[CRITIQUES] Japandroids – Celebration Rock – Polyvinyl Records (2012)

Japandroids - Celebration Rock - Polyvinyl Records (2012)

Il existe tout un hype engendré par les géants de Pitchfork autour de ce groupe-là. Si les deux canadiens sont passés de simples musiciens locaux à artistes reconnus internationalement, c’est sans doute en grosse partie à la découverte de leur album Post-Nothing par les tyrans du hip-music. Il y a toujours du bon et du mauvais dans le fait d’être poussé en avant par un aussi gros think tank médiatique. Plusieurs sont menés à signer sur des majors et à perdre toute leur saveur indy. 

Il y a par contre cet entre-deux qui te permet de connaître un groupe au moment où il sort, juste avant qu’il sellout. C’est ce qui s’est passé quand on a découvert le groupe l’an dernier. On est tombé immédiatement en amour avec ce mystère qui entoure le travail artistique de Dave et Brian. Un rock définitivement nostalgique, où paroles simples et pop s’allient dans un nihilisme post-néantisme. Les cantines pour amourettes se mélangent à un profond désir de partir, de tout foutre en l’air. Forget all our friends back home […] I don’t give a fuck nous gueulent tour à tour guitariste et drummeur. Un partage en duo comme on le connaît si bien à Montréal grâce aux excellents Solids.  Pas étonnant que le son nous soit familier, Louis et Xavier nous ont déjà habitués à ce festin nineties digne de Sonic Youth. 
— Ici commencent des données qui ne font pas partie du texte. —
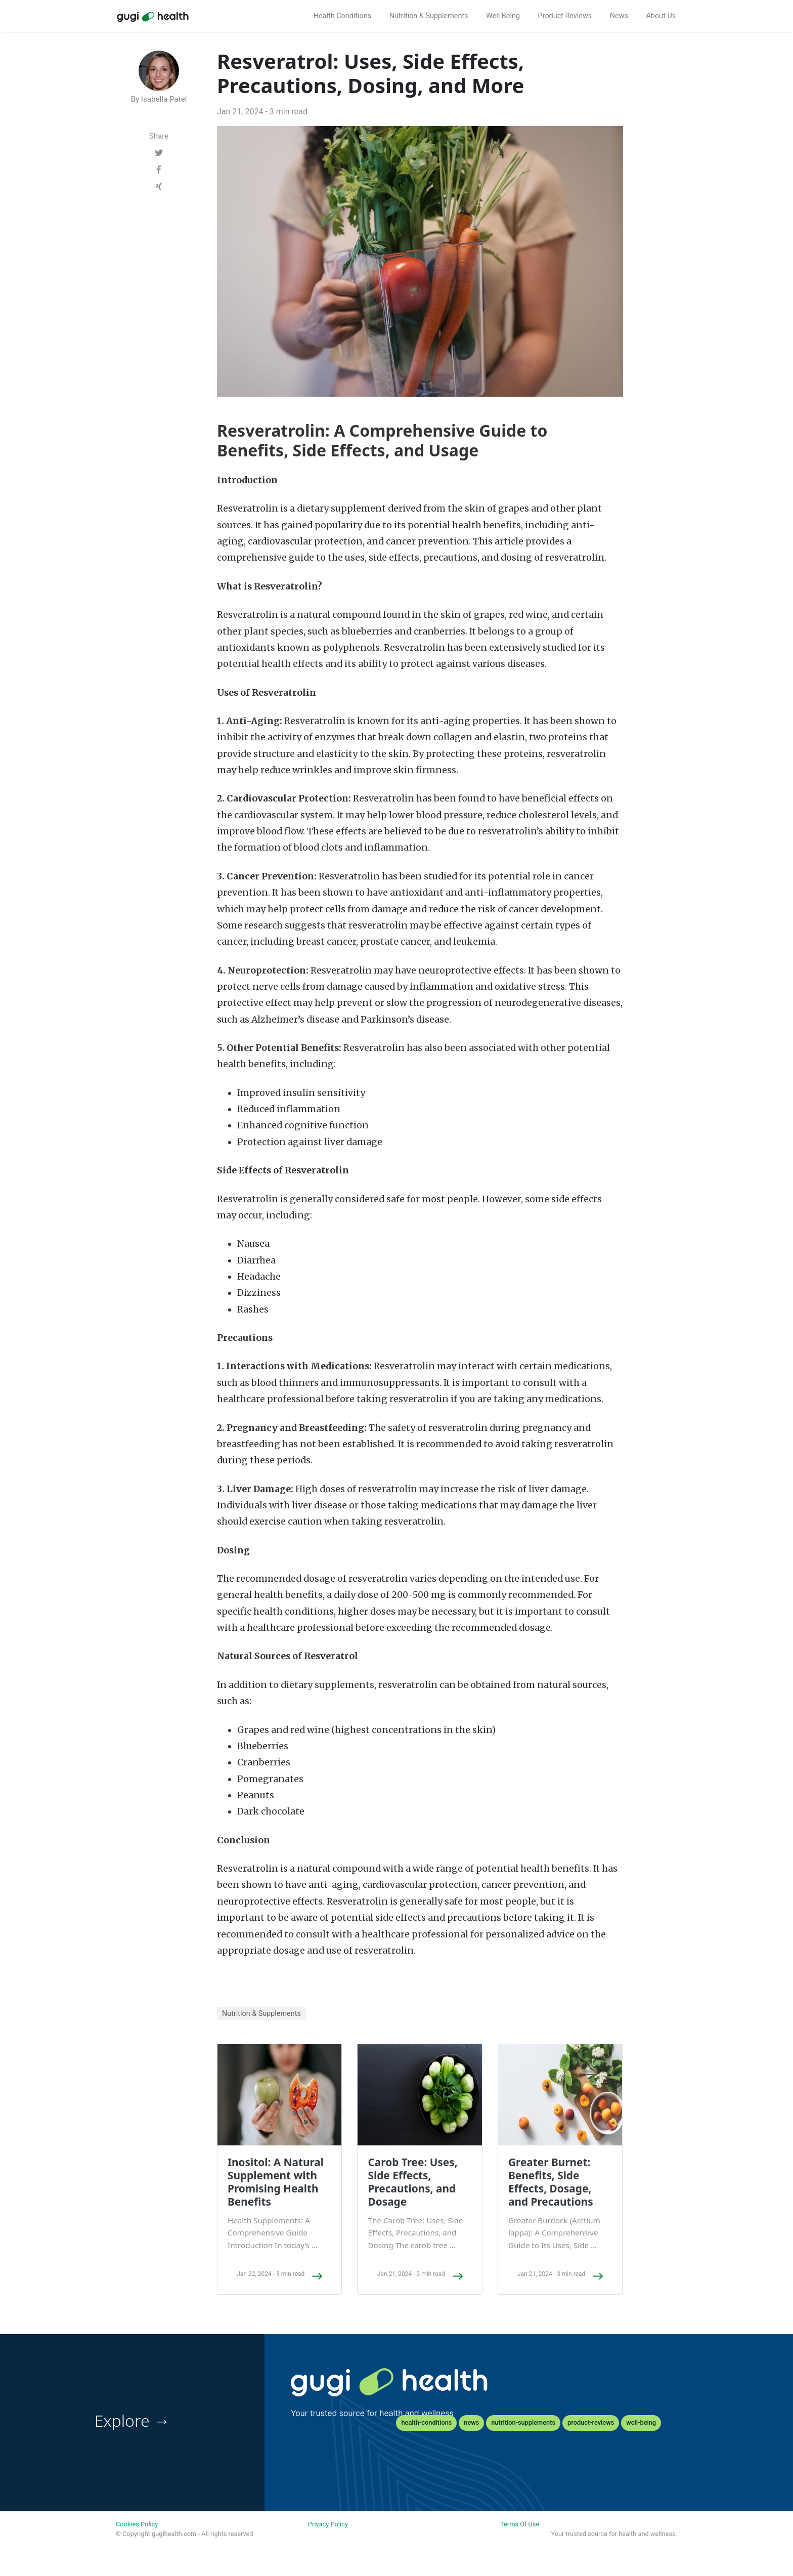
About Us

Qu’en est-il de la suite, Celebration Rock? Maintenant conscients de leur capacité à percer, ils avaient à nous prouver s’ils pouvaient continuer dans cette veine sans dépasser la ligne du lo-fi en sur-produisant leur son pour plaire aux rapaces du monde musical. On sent que c’est un peu plus raffiné; les paroles sont moins spontanées, simples et naïves. Les progressions musicales, déjà à tendance post-rock dans l’album précédent, sont légèrement mieux ficelées. Une maturité profitable ou un délaissement de la spontanéité si cher à Post-Nothing? Difficile de critiquer négativement en écoutant ce que ça donne dans Evil’s Sway. Une chanson qui réussit à la perfection ce mélange pop/naïf des paroles(Oh yeahh, Oh riiiight!) et cette maturité musicale (incarnée, entre autres, avec le très beau solo au drum). Il faut se l’admettre, les droids ont réussi à merveille la lourde tâche de créer un album sophomore en restant dans la veine qui nous a fait tombé en amour avec Post-Nothing. Et bien qu’on y reconnaissait déjà un son punk, avec Celebration Rock, on vient réitérer cette position avec plus de force. C’est évidemment flagrant avec l’excellent cover des Gun club (For the love of Ivy), mais ce l’est également dans le main riff minimaliste d’Adrenaline Nightshift, qui sans être du simple Ramones, nous rappel immanquablement nos premiers cours de guit. 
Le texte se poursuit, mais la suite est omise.